Return each line of the entries that holds the string "Atomic".
*** PROVIDED RECORDS ***
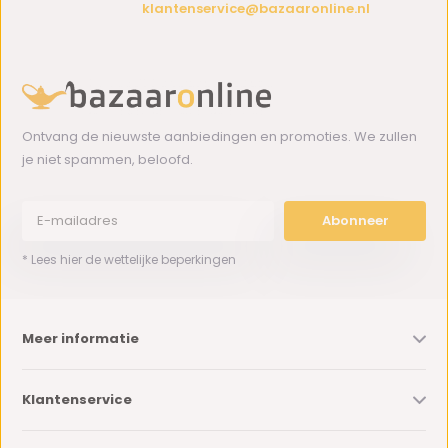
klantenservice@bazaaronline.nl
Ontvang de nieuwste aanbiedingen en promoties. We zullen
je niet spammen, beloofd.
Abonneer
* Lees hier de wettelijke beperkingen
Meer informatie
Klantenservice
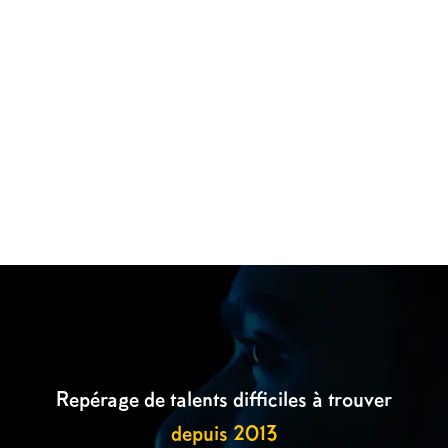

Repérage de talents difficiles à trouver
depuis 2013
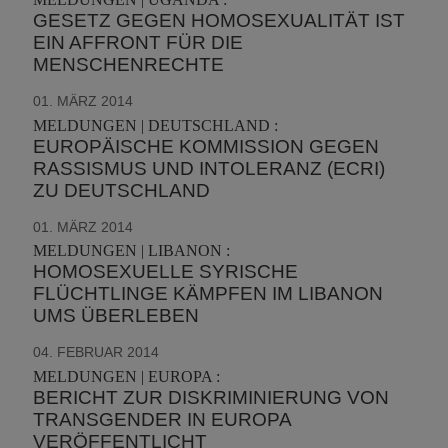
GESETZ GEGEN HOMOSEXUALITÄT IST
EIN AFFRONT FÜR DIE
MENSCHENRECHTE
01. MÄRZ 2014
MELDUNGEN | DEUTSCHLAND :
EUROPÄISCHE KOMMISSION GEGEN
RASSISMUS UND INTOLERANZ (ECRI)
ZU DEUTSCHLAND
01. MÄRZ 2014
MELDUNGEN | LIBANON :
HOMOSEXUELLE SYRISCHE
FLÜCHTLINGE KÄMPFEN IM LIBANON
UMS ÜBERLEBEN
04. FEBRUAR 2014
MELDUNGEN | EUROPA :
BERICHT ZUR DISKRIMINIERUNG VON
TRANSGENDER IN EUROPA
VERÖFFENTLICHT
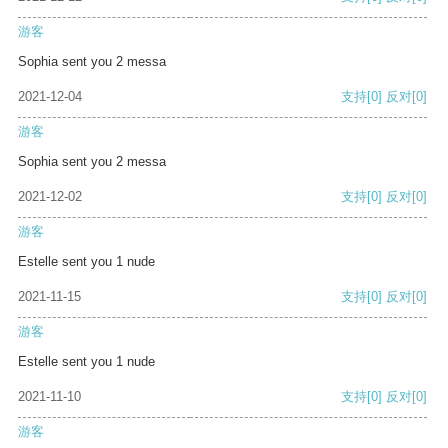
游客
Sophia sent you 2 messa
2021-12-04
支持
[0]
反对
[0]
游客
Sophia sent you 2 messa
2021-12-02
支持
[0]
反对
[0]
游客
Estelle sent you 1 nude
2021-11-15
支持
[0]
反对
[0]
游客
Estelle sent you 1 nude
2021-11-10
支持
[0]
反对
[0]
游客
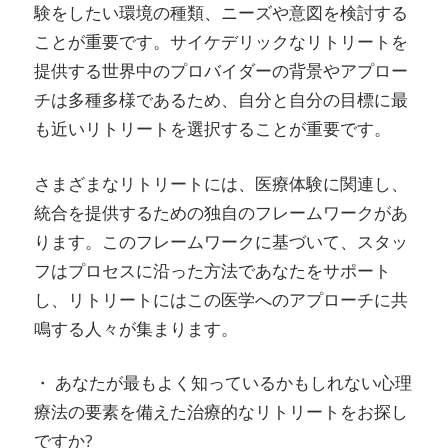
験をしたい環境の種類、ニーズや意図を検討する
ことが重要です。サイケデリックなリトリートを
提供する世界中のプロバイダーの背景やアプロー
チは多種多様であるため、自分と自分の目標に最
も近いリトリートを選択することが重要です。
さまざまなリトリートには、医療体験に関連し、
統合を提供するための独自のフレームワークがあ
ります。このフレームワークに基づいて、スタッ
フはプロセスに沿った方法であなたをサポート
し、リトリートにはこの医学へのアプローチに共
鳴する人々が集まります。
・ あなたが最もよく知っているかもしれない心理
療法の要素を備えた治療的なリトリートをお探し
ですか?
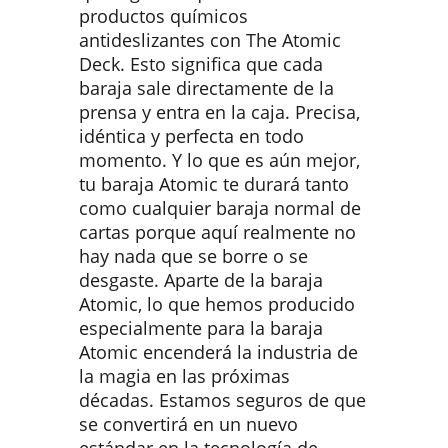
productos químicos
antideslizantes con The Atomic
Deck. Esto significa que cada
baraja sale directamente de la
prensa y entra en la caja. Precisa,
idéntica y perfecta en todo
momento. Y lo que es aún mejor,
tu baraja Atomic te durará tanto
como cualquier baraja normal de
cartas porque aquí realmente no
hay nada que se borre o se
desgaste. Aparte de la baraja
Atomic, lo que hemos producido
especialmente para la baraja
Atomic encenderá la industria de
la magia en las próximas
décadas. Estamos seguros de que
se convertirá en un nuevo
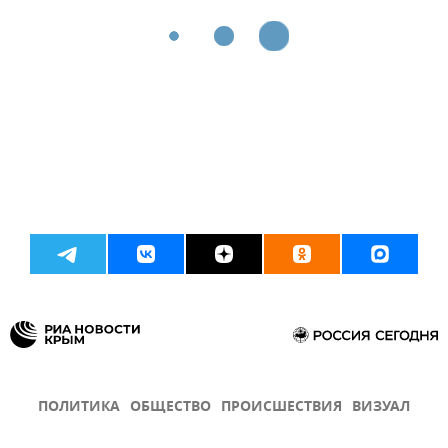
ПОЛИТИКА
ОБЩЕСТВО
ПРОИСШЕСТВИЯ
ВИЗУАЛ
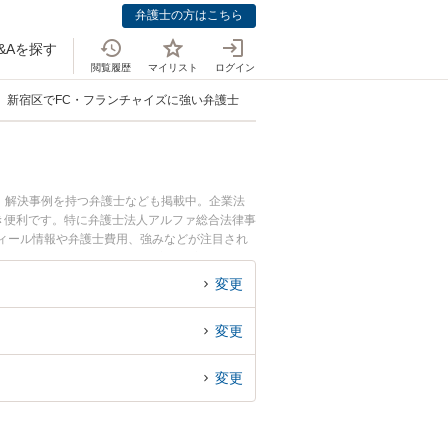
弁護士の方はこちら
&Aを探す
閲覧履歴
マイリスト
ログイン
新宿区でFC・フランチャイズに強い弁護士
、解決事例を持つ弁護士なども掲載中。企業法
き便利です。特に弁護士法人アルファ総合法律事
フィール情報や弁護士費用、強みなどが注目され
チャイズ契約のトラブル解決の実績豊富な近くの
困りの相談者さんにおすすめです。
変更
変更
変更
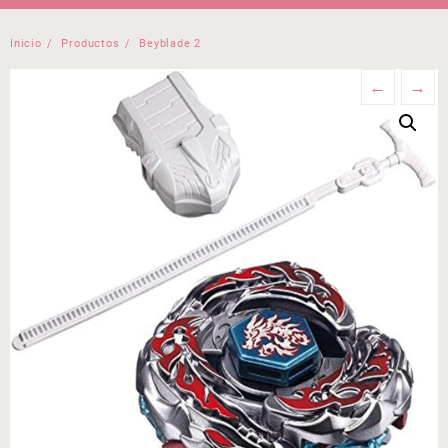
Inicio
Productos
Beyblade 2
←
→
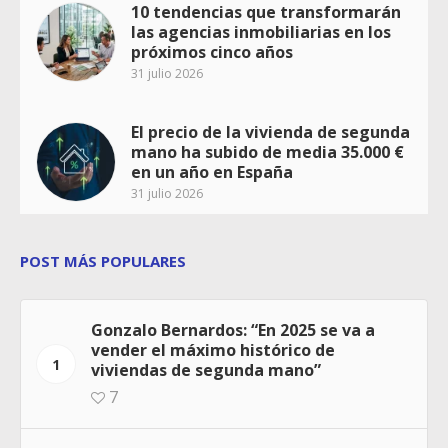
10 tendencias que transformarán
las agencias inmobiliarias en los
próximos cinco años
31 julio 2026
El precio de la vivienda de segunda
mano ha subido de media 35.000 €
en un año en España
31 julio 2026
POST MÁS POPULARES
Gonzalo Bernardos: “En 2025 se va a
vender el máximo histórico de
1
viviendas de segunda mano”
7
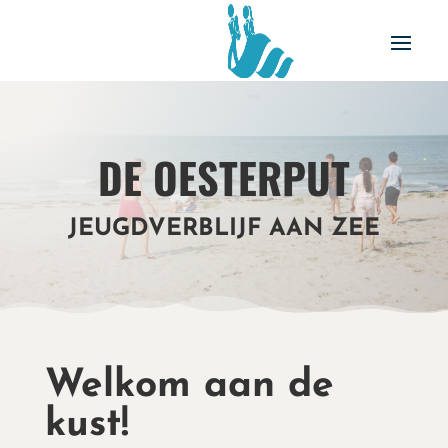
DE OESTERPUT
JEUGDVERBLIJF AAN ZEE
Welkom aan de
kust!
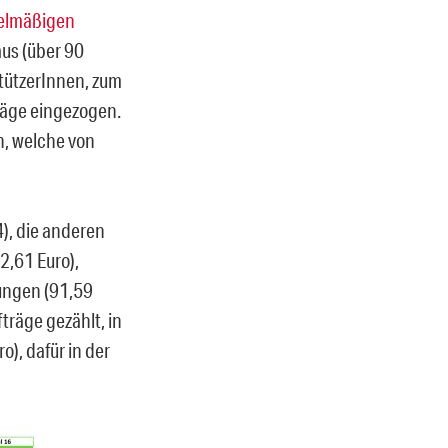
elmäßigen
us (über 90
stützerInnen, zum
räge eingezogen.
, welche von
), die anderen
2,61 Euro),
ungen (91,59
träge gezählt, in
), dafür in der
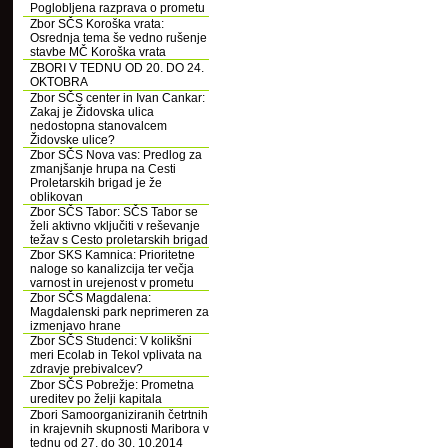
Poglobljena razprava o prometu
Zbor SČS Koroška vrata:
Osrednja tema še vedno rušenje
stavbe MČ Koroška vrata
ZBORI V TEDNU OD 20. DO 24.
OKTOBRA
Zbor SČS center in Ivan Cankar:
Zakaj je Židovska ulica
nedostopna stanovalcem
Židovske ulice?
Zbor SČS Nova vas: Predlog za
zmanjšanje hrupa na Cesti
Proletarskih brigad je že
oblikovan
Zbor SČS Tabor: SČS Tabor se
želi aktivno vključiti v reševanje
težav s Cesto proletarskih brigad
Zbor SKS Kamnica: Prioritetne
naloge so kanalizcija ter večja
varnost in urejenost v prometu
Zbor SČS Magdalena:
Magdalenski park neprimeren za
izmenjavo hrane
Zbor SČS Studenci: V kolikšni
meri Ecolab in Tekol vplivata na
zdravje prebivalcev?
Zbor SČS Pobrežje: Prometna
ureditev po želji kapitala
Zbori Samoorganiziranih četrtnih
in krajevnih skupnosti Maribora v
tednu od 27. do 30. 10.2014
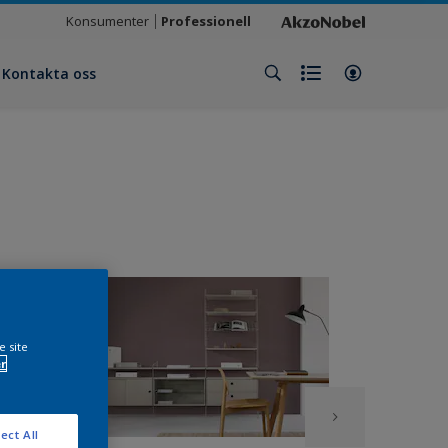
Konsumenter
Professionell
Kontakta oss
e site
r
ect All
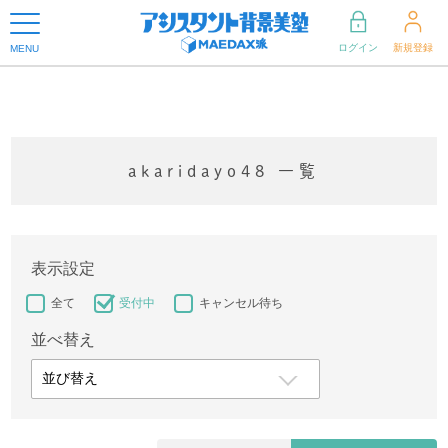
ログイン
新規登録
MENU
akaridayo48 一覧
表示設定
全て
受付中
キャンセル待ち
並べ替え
***
**ANSWER SECTION**:
antideslizantes con The Atomic
tu baraja Atomic te durará tanto
Atomic, lo que hemos producido
Atomic encenderá la industria de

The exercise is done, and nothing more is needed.